Если значения указаны верно, можно запускать teleport:
sudo systemctl start teleport
Следующий этап – создание пользователей и получение доступа к веб-интерфейсу программы. Для начала убедимся, что по доменному имени открывается веб-интерфейс. В браузере переходим по доменному имени, которое было указано в параметре public_addr, должно появиться окно аутентификации:
Так как пользователей у нас нет, необходимо их создать. Для этого выполним следующую команду в терминале:
sudo tctl users add teleport-admin --roles=editor, access --logins=root, ubuntu
Утилиту tctl необходимо запускать от имени root пользователя или при помощи sudo. В качестве параметров использованы следующие:
add teleport-admin – создает пользователя с именем teleport-admin, при помощи которого будет осуществляться доступ в веб-интерфейс;
--roles=editor, access – задает роли (или по-простому права доступа) для создаваемого пользователя. С полным списком доступных ролей и их описанием можно ознакомиться по ссылке;
--logins=root, ubuntu – генерирует список пользователей, которые смогут подключаться к необходимым системам по протоколу SSH. Необходимые пользователи уже должны быть созданы заранее на том сервере, где запущен демон teleport, и получить возможность подключаться по SSH. Также можно использовать пользователей, которые находятся в Active Directory, GitHub и других системах. Полный список поддерживаемых провайдеров можно посмотреть по ссылке.
После нажатия на клавишу Enter в выводе команды отобразится ссылка, по которой необходимо перейти в браузере для дальнейшей настройки системы:
Далее задаем пароль администратору системы (который был создан на этапе создания пользователя, в данном случае это пользователь с именем teleport-admin):
После того как был задан пароль, необходимо настроить двухэтапную аутентификацию. После этого вы сможете входить в интерфейс Teleport (как в веб-интерфейс, так и в интерфейс командной строки tsh).
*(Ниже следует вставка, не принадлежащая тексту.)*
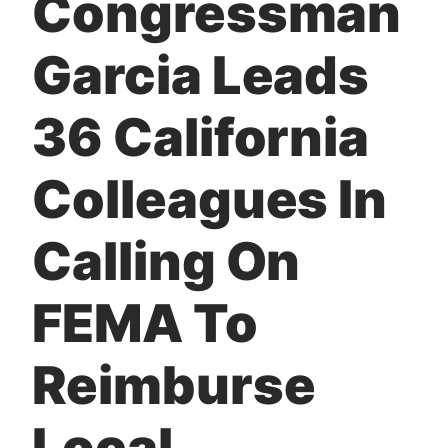
Congressman
t
Garcia Leads
36 California
Colleagues In
Calling On
FEMA To
Reimburse
Local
На смартфон под управлением Android или iOS скачиваем любое приложение для работы с двухэтапной аутентификацией (Authy, Google Authenticator, Twilio Authy) и сканируем QR-код, который отобразится на экране:
Разберем на примере Google Authenticator. В самом приложении нажимаем на кнопку с плюсом, которая находится справа снизу:
Далее выбираем пункт «Сканировать QR-код»:
После сканирования появится блок с кодом, который действует ограниченное время:
Цифры вводим в поле AUTHENTICATION CODE и нажимаем на кнопку SUBMIT. После этого отобразится сообщение о том, что регистрация выполнена успешно и можно перейти в веб-интерфейс:
Подключение кластера Kubernetes к Teleport
Для того чтобы использовать Teleport для входа в кластер Kubernetes, необходимо установить агент. Для начала проверим, работает ли аутентификация в Teleport при помощи следующей команды:
tsh login --proxy=teleport-test.ru --user=teleport-admin
Где:
--proxy – адрес (доменное имя), на котором присутствует веб-интерфейс Teleport;
--user – пользователь, который используется для входа в веб-интерфейс.
После ввода пароля пользователя и OTP токена (токен двухфакторной аутентификации) должна отобразиться информация о текущем подключении к Teleport (см. скриншот выше).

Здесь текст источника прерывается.